Dataset entries
+--

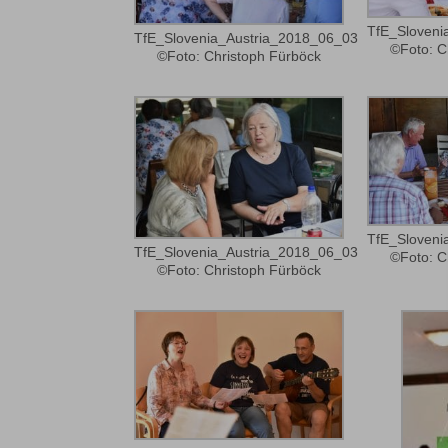
TfE_Sloveni
TfE_Slovenia_Austria_2018_06_03
©Foto: C
©Foto: Christoph Fürböck
TfE_Sloveni
TfE_Slovenia_Austria_2018_06_03
©Foto: C
©Foto: Christoph Fürböck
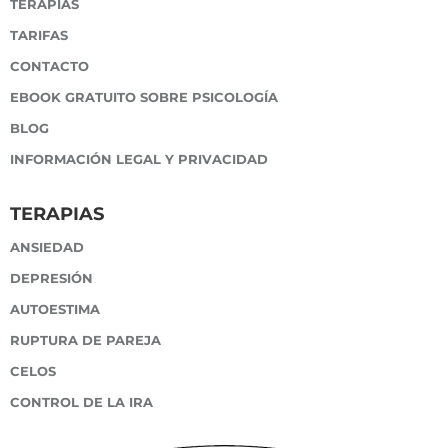
TERAPIAS
TARIFAS
CONTACTO
EBOOK GRATUITO SOBRE PSICOLOGÍA
BLOG
INFORMACIÓN LEGAL Y PRIVACIDAD
TERAPIAS
ANSIEDAD
DEPRESIÓN
AUTOESTIMA
RUPTURA DE PAREJA
CELOS
CONTROL DE LA IRA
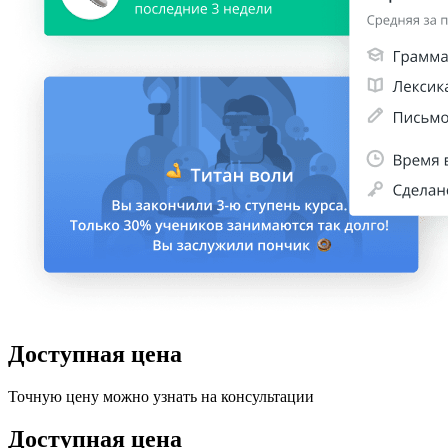
Доступная цена
Точную цену можно узнать на консультации
Доступная цена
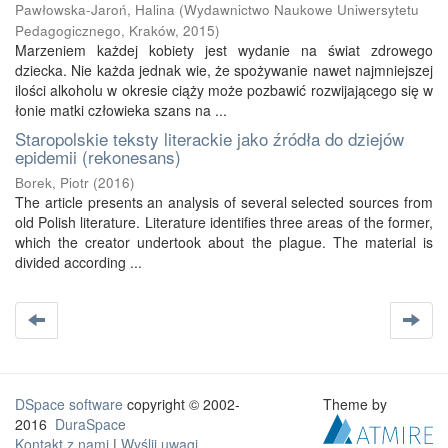
Pawłowska-Jaroń, Halina
(
Wydawnictwo Naukowe Uniwersytetu
Pedagogicznego, Kraków
,
2015
)
Marzeniem każdej kobiety jest wydanie na świat zdrowego
dziecka. Nie każda jednak wie, że spożywanie nawet najmniejszej
ilości alkoholu w okresie ciąży może pozbawić rozwijającego się w
łonie matki człowieka szans na ...
Staropolskie teksty literackie jako źródła do dziejów
epidemii (rekonesans)
Borek, Piotr
(
2016
)
The article presents an analysis of several selected sources from
old Polish literature. Literature identifies three areas of the former,
which the creator undertook about the plague. The material is
divided according ...
DSpace software
copyright © 2002-
Theme by
2016
DuraSpace
Kontakt z nami
|
Wyślij uwagi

+--

▸ **Exercise**:
Exactly reproduce the lines of the data above that run from the line containing "Borek, Piotr" through the final one.

▸ **Written answer**:
Borek, Piotr
(
2016
)
The article presents an analysis of several selected sources from
old Polish literature. Literature identifies three areas of the former,
which the creator undertook about the plague. The material is
divided according ...
DSpace software
copyright © 2002-
Theme by
2016
DuraSpace
Kontakt z nami
|
Wyślij uwagi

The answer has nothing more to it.